[Your goal] Set down, word for word, every line of the listing below, starting with the one that contains "FUNCTION: REQUIRE_ONCE" and ending with the final line. Include nothing else.

**********

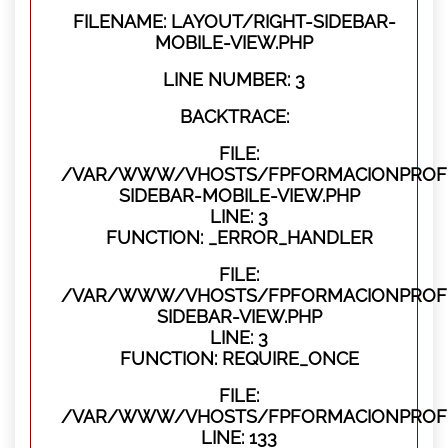
FILENAME: LAYOUT/RIGHT-SIDEBAR-
MOBILE-VIEW.PHP
LINE NUMBER: 3
BACKTRACE:
FILE:
/VAR/WWW/VHOSTS/FPFORMACIONPROFES
SIDEBAR-MOBILE-VIEW.PHP
LINE: 3
FUNCTION: _ERROR_HANDLER
FILE:
/VAR/WWW/VHOSTS/FPFORMACIONPROFES
SIDEBAR-VIEW.PHP
LINE: 3
FUNCTION: REQUIRE_ONCE
FILE:
/VAR/WWW/VHOSTS/FPFORMACIONPROFES
LINE: 133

**********

[Exercise answer]
FUNCTION: REQUIRE_ONCE
FILE:
/VAR/WWW/VHOSTS/FPFORMACIONPROFES
LINE: 133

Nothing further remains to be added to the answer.